Sold out two weeks in advance: to say that students were eager to re-start their drinking and windsurfing campaign in 2005 would be a severe understatement! Partying far too hard on the Friday night, it could only have been the howling force 6 on Saturday morning which dragged students from their luxurious accommodation and delivered them to an equally gorgeous Crosby Marina for 10am. And boy was it windy! Individual racing went on regardless, witnessing an advanced slalom race which was fought for literally tooth and nail, and races in both the beginner and intermediate divisions which highlighted the student dedication to the cause if not their status as still drunk and mightily foolish!
Free sailing finished off the rest of the day alongside the Crosby 'Champion of Speed' competition which extracted the cream of those testosterone filled advanced sailors from each club eager to prove their manliness and sail a speed board about as big as their arm! Congratulations to Bigbobjoylove (Southampton) for establishing himself as alpha male and also to the slightly bedraggled winners of the individual racing: advanced: Martin (Southampton)
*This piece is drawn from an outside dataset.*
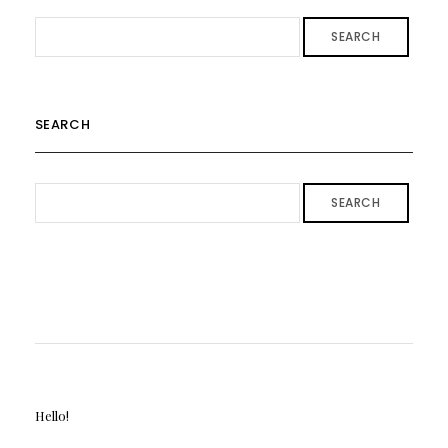
SEARCH
SEARCH
SEARCH
Hello!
The party. For most the highlight of the weekend, this student windsurfing party introduced a stereotypically yachty, posh voiced southern posse dressed up appropriately within the 'Noah's Ark' theme, to the locals of Liverpool - fantastic! From the most realistic giraffe I've ever seen a man turn into (congrats Liability James) to a pair of Blue Tits (I will mention no names!) the costumes were fit for a boat, and the students fit for a boat race! Thanks must go out to The Flute for feeding us and Norwegian Blue for letting us drink them dry!
Following the steady northerly wind of Saturday was a slightly more blustery Sunday, however there was wind sufficient for a gripping freestyle competition and warmth and food enough provided for welcome shelter within the Surf-Tech shop! Congratulations must go to Darren Mitchell who beat reigning freestyle champ Adam Cropper (SWA-team) in the freestyle: with student talent improving all the time I'm sure there's more than one wary eye out for this lad who becomes a student this year.
Following a tremendous prize giving which saw trophies, fantastical furs and clothes from Kangaroo Poo, a gift voucher from Starboard and Tushingham, a harness from DaKine, a wetsuit from both Spartan and Typhoon respectively, and a DVD from Xtremity, all that's left to say is a huge thank you to everyone who came raising £360 for Surfers Against Sewage, those who helped organise, Paul Simmons super Starboard demo man and all our sponsors mentioned above. Here's to next year!
Thanks to our sponsors
Just to remind you, here are a few of the rather funny reasons why Liverpool is unlike any other place in the world... (thanks to cybertechelp.com):
2 Scousers are riding along the M62 from Manchester to Liverpool on a motorbike.
They break down and start hitching a lift. A friendly trucker stops to see if he can help and the scousers ask him for a lift. He tells them he has no room in the wagon as he is carrying 20,000 bowling balls but will take a look at the bike for them. He tries everything he knows but is unable to repair it.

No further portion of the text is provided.